Activity: Your answer must be the records below, repeated exactly, with every picture left out.

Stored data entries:
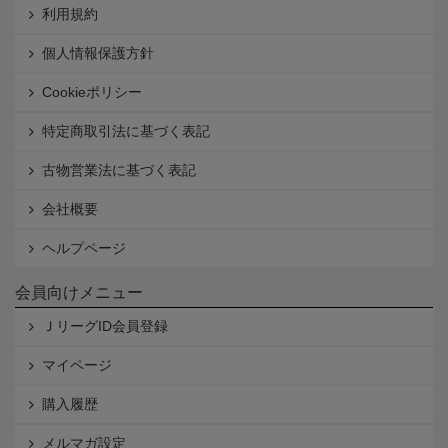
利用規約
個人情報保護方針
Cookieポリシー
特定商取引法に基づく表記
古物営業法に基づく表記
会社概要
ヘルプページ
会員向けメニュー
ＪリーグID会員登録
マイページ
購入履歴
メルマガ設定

Response box:
利用規約
個人情報保護方針
Cookieポリシー
特定商取引法に基づく表記
古物営業法に基づく表記
会社概要
ヘルプページ
会員向けメニュー
ＪリーグID会員登録
マイページ
購入履歴
メルマガ設定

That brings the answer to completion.